Expectations of Schering-Plough (NYSE:SGP) investors apparently have become quite high after 11 consecutive quarters of double-digit adjusted sales growth. They extended the company no pharma love as they punished it 13% yesterday for missing expectations.

Sales of the cholesterol-lowering drugs, VYTORIN and ZETIA, which it markets with Merck (NYSE:MRK), increased 26% year over year to bring total adjusted sales to $3.5 billion, a 12% increase over the year-ago quarter. While the sales of the cholesterol drugs were impressive, the growth has slowed down from the 30% year-over-year increase in sales the duo managed last quarter.

Drugs that Schering markets outside the U.S. for other companies contributed greatly to the increase in sales as well. Inflammatory disorders treatment REMICADE, which it markets for Johnson & Johnson (NYSE:JNJ), increased 34%, while sales of Bayer's antibiotic AVELOX were up 24%.

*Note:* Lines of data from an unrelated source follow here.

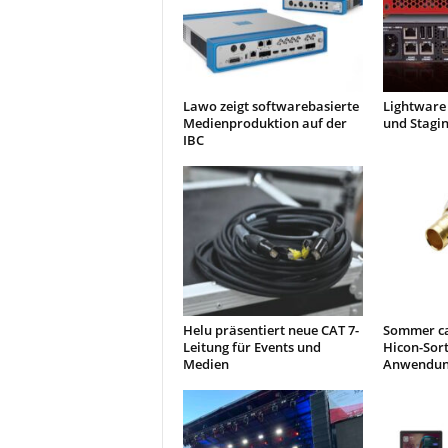
Lawo zeigt softwarebasierte
Lightware 
Medienproduktion auf der
und Stagi
IBC
Helu präsentiert neue CAT 7-
Sommer ca
Leitung für Events und
Hicon-Sor
Medien
Anwendun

In the end, though, it was the bottom line that had investors most worried. Excluding a net benefit from a currency option it bought as a hedge for its acquisition of Organon BioSciences, the company earned $0.28 per share, missing analysts' expectations of $0.30 per share.

Schering was trading at lofty premiums before the haircut investors gave it yesterday, but its newly acquired P/E of around 26 is still considerably higher than its big pharma brethren such as Pfizer (NYSE:PFE). But that's because Schering has a lot more going for it.

After the acquisition of Organon BioSciences in the fourth quarter, Schering will have 12 compounds in phase 3 trials. Add to that an impressive earlier stage pipeline including its hepatitis C virus drug candidate boceprevir, and Schering's future looks a lot brighter than most of the other pharmaceutical companies'.